Hara Arena, the former home of Hamvention®, is going on the auction block, the IRS has announced. The now-beleaguered building and grounds were closed a year ago last month by its owners, the Wampler Family, which had attempted for years, unsuccessfully, to put Hara on a profitable plane. The minimum bid is $850,000; proceeds will satisfy a tax lien. The auction comes in the wake of an Order of Sale entered in the US District Court for the Southern District of Ohio. The IRS will take bids on August 30 on the 1001 Shiloh Springs Road site, starting at 11 AM ET (bidders must be registered by 10 AM ET). An “open house” for prospective bidders will be held on August 29. According to the announcement, “any rights, titles, claims, liens and interest” in the buildings and land will be discharged once a sale is confirmed. The auction brochure includes several recent photos of the Hara Complex.
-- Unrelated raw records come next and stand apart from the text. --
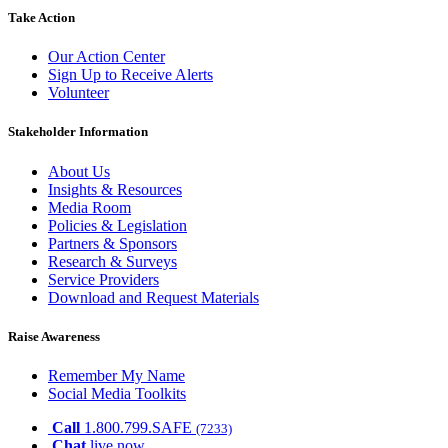
Take Action
Our Action Center
Sign Up to Receive Alerts
Volunteer
Stakeholder Information
About Us
Insights & Resources
Media Room
Policies & Legislation
Partners & Sponsors
Research & Surveys
Service Providers
Download and Request Materials
Raise Awareness
Remember My Name
Social Media Toolkits
Call
1.800.799.SAFE
(7233)
Chat
live now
“The Arena, formally known as the Hara Arena, is a six-building complex that contained an ice rink, ballroom, conference hall, concerts seating, sports events, shows of unlimited venues and restaurant,” the auction announcement said, noting that the two land parcels that make up the site in the Dayton suburb of Trotwood comprise slightly more than 25 acres.
Prospective bidders must put up $170,000 in earnest money to be eligible to take part in the auction. Payments must be by Certified or Cashier’s Check made payable to the United States District Court for the Southern District of Ohio.
“No bids will be received from any person who has not presented proof that, if he or she is the successful bidder, he or she can make the deposit required by the Order,” the announcement said. Sale of the real property shall be subject to confirmation by the Court.
The now-deteriorating Hara Arena served as the home of Hamvention® from 1964 until 2016, before it was closed abruptly last summer. Soon after, Hamvention’s sponsor, the Dayton Amateur Radio Association (DARA), announced that it would be relocating the country’s most popular Amateur Radio gathering to the Greene County Fairgrounds and Expo Center in Xenia, where Hamvention 2017 took place in May. Last November, an online auctioneer took bids on a variety of items from the former Hamvention home, many of which went to nostalgia buffs or those having some sentimental connection with the facility.
Hara Arena had been facing long-standing financial problems — including unpaid property taxes — and unresolved family financial issues. Promised renovations never materialized for the 2016 Hamvention, which attracted more than 25,000 visitors, worth millions of dollars to the Dayton area economy.
The Wampler family had owned and operated Hara Arena since its humble origins in the 1950s, when Wampler Ballarena — then a dance hall and now an exhibit hall familiar to Hamvention visitors — was built in what had been a family-owned orchard.